[Saved data entries]
Segment Open

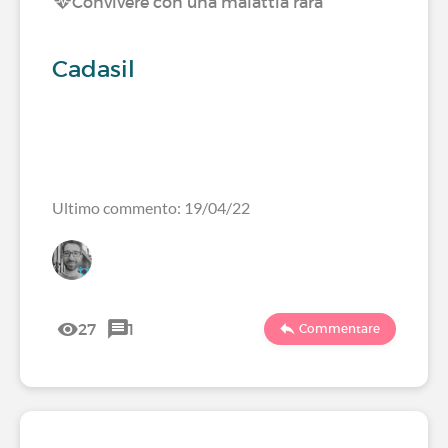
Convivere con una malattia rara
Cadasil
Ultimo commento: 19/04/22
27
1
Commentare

Segment Closed
Segment Open

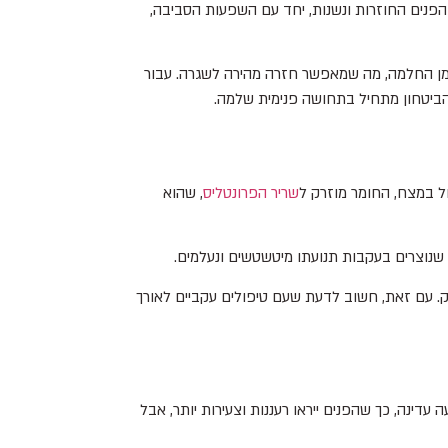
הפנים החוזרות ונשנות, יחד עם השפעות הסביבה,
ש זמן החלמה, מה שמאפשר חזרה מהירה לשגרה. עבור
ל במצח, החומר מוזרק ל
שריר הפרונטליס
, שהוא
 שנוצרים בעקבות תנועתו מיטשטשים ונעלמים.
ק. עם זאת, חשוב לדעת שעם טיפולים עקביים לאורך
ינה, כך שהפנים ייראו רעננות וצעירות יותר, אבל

Segment Closed

- WORK INSTRUCTIONS: Given the records above, restate word for word only the lines starting at the one with "ק. עם זאת, חשוב לדעת שעם טיפולים עקביים לאורך" and ending at the one with "ינה, כך שהפנים ייראו רעננות וצעירות יותר, אבל".

- SOLUTION TO THIS PROBLEM:
ק. עם זאת, חשוב לדעת שעם טיפולים עקביים לאורך
ינה, כך שהפנים ייראו רעננות וצעירות יותר, אבל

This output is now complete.